Ganguly Milan, Brown Nathan, Schuffenhauer Ansgar, Ertl Peter, Gillet Valerie J, Greenidge Paulette A
Novartis Institutes for BioMedical Research, Basel, CH-4002, Switzerland.
J Chem Inf Model. 2006 Sep-Oct;46(5):2110-24. doi: 10.1021/ci050529l.

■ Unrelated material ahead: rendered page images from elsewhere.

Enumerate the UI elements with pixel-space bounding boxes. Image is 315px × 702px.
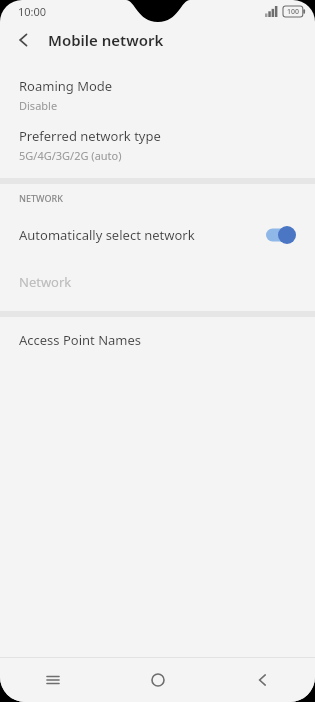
staticText: Access Point Names <box>19 331 142 349</box>
staticText: Disable <box>19 98 58 113</box>
staticText: Preferred network type <box>19 127 161 145</box>
staticText: Roaming Mode <box>19 77 113 95</box>
button[interactable]: Back <box>0 22 48 58</box>
button[interactable]: Network <box>0 258 315 305</box>
staticText: Automatically select network <box>19 226 266 244</box>
staticText: 100 <box>287 7 300 17</box>
button[interactable]: Home <box>105 658 210 702</box>
staticText: Mobile network <box>48 30 164 50</box>
staticText: 10:00 <box>18 4 47 19</box>
button[interactable]: Access Point Names <box>0 317 315 363</box>
staticText: NETWORK <box>19 192 63 204</box>
button[interactable]: Recent apps <box>0 658 105 702</box>
button[interactable]: Roaming Mode <box>0 70 315 120</box>
button[interactable]: Automatically select network <box>0 212 315 258</box>
button[interactable]: Preferred network type <box>0 120 315 170</box>
staticText: 5G/4G/3G/2G (auto) <box>19 148 122 163</box>
staticText: Network <box>19 273 72 291</box>
button[interactable]: Back <box>210 658 315 702</box>
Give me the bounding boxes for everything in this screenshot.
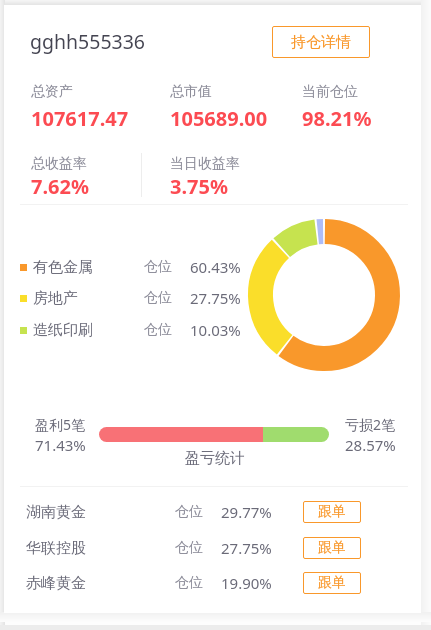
staticText: 持仓详情 (291, 33, 351, 52)
staticText: 总市值 (170, 83, 212, 101)
staticText: 27.75% (221, 538, 272, 558)
staticText: 房地产 (33, 289, 78, 308)
staticText: 仓位 (175, 539, 203, 557)
button[interactable]: 跟单 (303, 501, 361, 523)
button[interactable]: 湖南黄金 (4, 495, 421, 529)
staticText: 7.62% (31, 173, 89, 200)
button[interactable]: 持仓详情 (272, 26, 370, 58)
button[interactable]: 华联控股 (4, 531, 421, 565)
staticText: 98.21% (302, 105, 372, 132)
staticText: 有色金属 (33, 258, 93, 277)
staticText: 当日收益率 (170, 155, 240, 173)
staticText: 华联控股 (26, 539, 86, 558)
staticText: 总资产 (31, 83, 73, 101)
staticText: 29.77% (221, 502, 272, 522)
button[interactable]: 赤峰黄金 (4, 566, 421, 600)
staticText: 10.03% (190, 320, 241, 340)
staticText: 仓位 (175, 574, 203, 592)
staticText: 跟单 (318, 539, 346, 557)
button[interactable]: 跟单 (303, 572, 361, 594)
staticText: 105689.00 (170, 105, 268, 132)
staticText: 仓位 (144, 321, 172, 339)
staticText: 仓位 (175, 503, 203, 521)
staticText: 造纸印刷 (33, 321, 93, 340)
staticText: 湖南黄金 (26, 503, 86, 522)
staticText: 总收益率 (31, 155, 87, 173)
staticText: 仓位 (144, 289, 172, 307)
staticText: 27.75% (190, 288, 241, 308)
staticText: 71.43% (35, 435, 86, 455)
staticText: 盈亏统计 (185, 449, 245, 468)
staticText: 107617.47 (31, 105, 129, 132)
staticText: 当前仓位 (302, 83, 358, 101)
staticText: gghh555336 (30, 28, 146, 55)
staticText: 跟单 (318, 574, 346, 592)
staticText: 19.90% (221, 573, 272, 593)
staticText: 盈利5笔 (35, 415, 86, 434)
staticText: 28.57% (345, 435, 396, 455)
staticText: 赤峰黄金 (26, 574, 86, 593)
button[interactable]: 跟单 (303, 537, 361, 559)
staticText: 3.75% (170, 173, 228, 200)
staticText: 跟单 (318, 503, 346, 521)
staticText: 60.43% (190, 257, 241, 277)
staticText: 亏损2笔 (345, 415, 396, 434)
staticText: 仓位 (144, 258, 172, 276)
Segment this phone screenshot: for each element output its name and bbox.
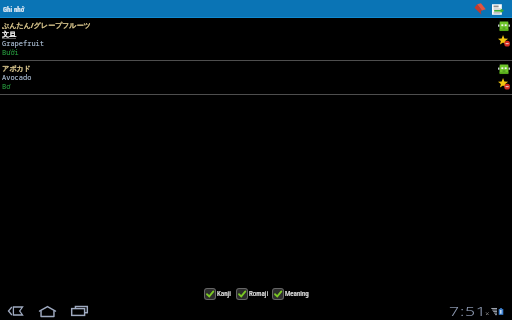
button[interactable]: Erase [471, 0, 489, 18]
button[interactable]: Meaning [272, 288, 309, 300]
button[interactable]: Speak [498, 20, 510, 32]
button[interactable]: Export [489, 0, 507, 18]
staticText: Bưởi [2, 48, 19, 57]
staticText: 7:51 [449, 302, 487, 320]
button[interactable]: Remove favourite [498, 35, 510, 47]
staticText: Ghi nhớ [3, 6, 25, 14]
staticText: Meaning [285, 290, 309, 298]
button[interactable]: Home [36, 303, 58, 319]
button[interactable]: Back [5, 303, 26, 319]
staticText: Avocado [2, 73, 32, 82]
staticText: Kanji [217, 290, 231, 298]
staticText: 文旦 [2, 30, 16, 39]
button[interactable]: Kanji [204, 288, 231, 300]
staticText: アボカド [2, 64, 31, 73]
button[interactable]: Recents [68, 303, 90, 319]
button[interactable]: Remove favourite [498, 78, 510, 90]
button[interactable]: Romaji [236, 288, 269, 300]
button[interactable]: Speak [498, 63, 510, 75]
staticText: Romaji [249, 290, 269, 298]
staticText: Grapefruit [2, 39, 44, 48]
staticText: Bơ [2, 82, 11, 91]
button[interactable]: ぶんたん/グレープフルーツ [0, 18, 512, 61]
staticText: ぶんたん/グレープフルーツ [2, 21, 91, 30]
button[interactable]: アボカド [0, 61, 512, 95]
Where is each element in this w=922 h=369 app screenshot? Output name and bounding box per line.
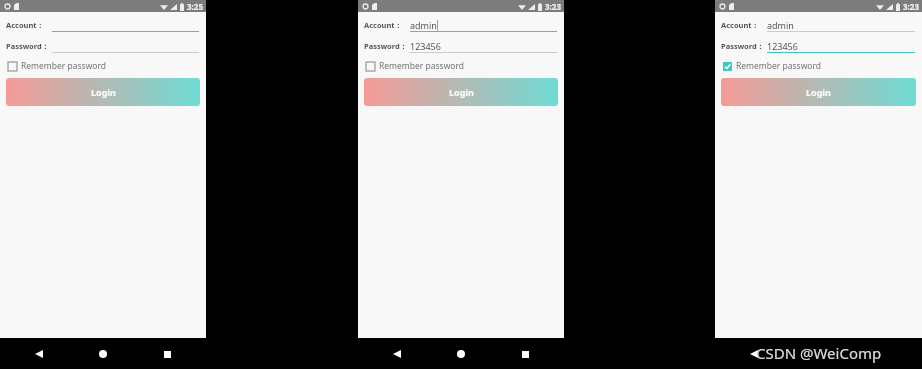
button[interactable] xyxy=(52,39,199,53)
staticText: CSDN @WeiComp xyxy=(756,343,882,363)
button[interactable]: Recents xyxy=(514,343,536,365)
button[interactable]: Home xyxy=(92,343,114,365)
button[interactable]: Login xyxy=(364,78,558,106)
button[interactable]: Login xyxy=(721,78,916,106)
staticText: admin xyxy=(410,19,437,31)
staticText: 3:23 xyxy=(903,1,919,12)
button[interactable]: Home xyxy=(450,343,472,365)
button[interactable] xyxy=(52,18,199,32)
button[interactable]: admin xyxy=(410,18,557,32)
button[interactable]: 123456 xyxy=(410,39,557,53)
staticText: Remember password xyxy=(379,60,465,72)
button[interactable]: admin xyxy=(767,18,915,32)
staticText: Account： xyxy=(364,20,403,30)
button[interactable]: Remember password xyxy=(720,57,825,75)
staticText: Login xyxy=(449,86,474,98)
staticText: admin xyxy=(767,19,794,31)
staticText: Password： xyxy=(721,41,765,51)
button[interactable]: Back xyxy=(386,343,408,365)
button[interactable]: Remember password xyxy=(5,57,110,75)
staticText: 123456 xyxy=(410,40,441,52)
staticText: 3:25 xyxy=(187,1,203,12)
button[interactable]: Remember password xyxy=(363,57,468,75)
button[interactable]: Home xyxy=(808,343,830,365)
button[interactable]: Recents xyxy=(156,343,178,365)
button[interactable]: Recents xyxy=(872,343,894,365)
staticText: Password： xyxy=(6,41,50,51)
staticText: Remember password xyxy=(21,60,107,72)
staticText: 3:23 xyxy=(545,1,561,12)
button[interactable]: Login xyxy=(6,78,200,106)
staticText: Password： xyxy=(364,41,408,51)
button[interactable]: 123456 xyxy=(767,39,915,53)
staticText: Login xyxy=(806,86,831,98)
staticText: Account： xyxy=(721,20,760,30)
staticText: Remember password xyxy=(736,60,822,72)
staticText: Account： xyxy=(6,20,45,30)
button[interactable]: Back xyxy=(743,343,765,365)
button[interactable]: Back xyxy=(28,343,50,365)
staticText: 123456 xyxy=(767,40,798,52)
staticText: Login xyxy=(91,86,116,98)
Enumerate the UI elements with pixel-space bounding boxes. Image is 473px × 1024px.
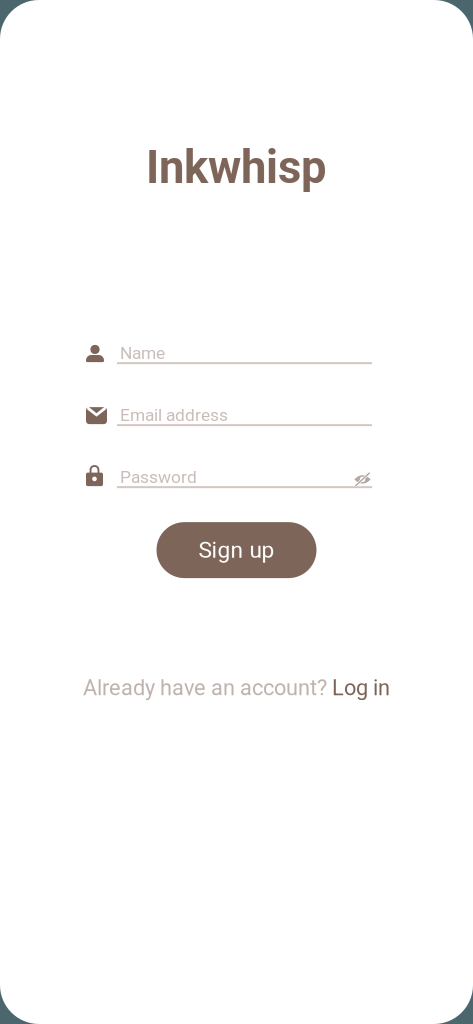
button[interactable]: Already have an account? <box>83 675 390 701</box>
staticText: Log in <box>332 675 390 701</box>
staticText: Inkwhisp <box>146 141 327 194</box>
staticText: Password <box>120 467 197 487</box>
button[interactable]: Show password <box>354 472 371 486</box>
staticText: Name <box>120 343 165 363</box>
staticText: Email address <box>120 405 228 425</box>
button[interactable]: Sign up <box>156 522 316 578</box>
staticText: Sign up <box>198 537 274 563</box>
staticText: Already have an account? <box>83 675 332 701</box>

An evolutionary statistical learning method was applied to classify drugs according to their biological target and also to discriminate between a compilation of oral and nonoral drugs. The emphasis was placed not only on how well the models predict but also on their interpretability. In an enhancement to previous studies, the consistency of the model weights over several runs of the genetic algorithm was considered with the goal of producing comprehensible models. Via this approach, the descriptors and their ranges that contribute most to class discrimination were identified. Selecting a bin step size that enables the average descriptor properties of the class being trained to be captured improves the interpretability and discriminatory power of a model. The performance, consistency, and robustness of such models were further enhanced by using two novel approaches that reduce the variability between individual solutions: consensus and splice modeling. Finally, the ability of the genetic algorithm to discriminate between activity classes was compared with a similarity searching method, while naïve Bayes classifiers and support vector machines were applied in discriminating the oral and nonoral drugs.
一种进化统计学习方法被用于根据药物的生物靶点对药物进行分类,同时区分口服药物和非口服药物的汇编。重点不仅在于模型预测的准确性,还在于其可解释性。与之前的研究相比,该研究考虑了遗传算法多次运行中模型权重的一致性,目的是生成可理解的模型。通过这种方法,确定了对类别区分贡献最大的描述符及其范围。选择一个能够捕获所训练类别的平均描述符属性的箱步长,可以提高模型的可解释性和区分能力。通过使用两种减少个体解决方案之间变异性的新方法:共识建模和拼接建模,进一步提高了此类模型的性能、一致性和稳健性。最后,将遗传算法区分活性类别的能力与相似性搜索方法进行了比较,同时应用朴素贝叶斯分类器和支持向量机来区分口服药物和非口服药物。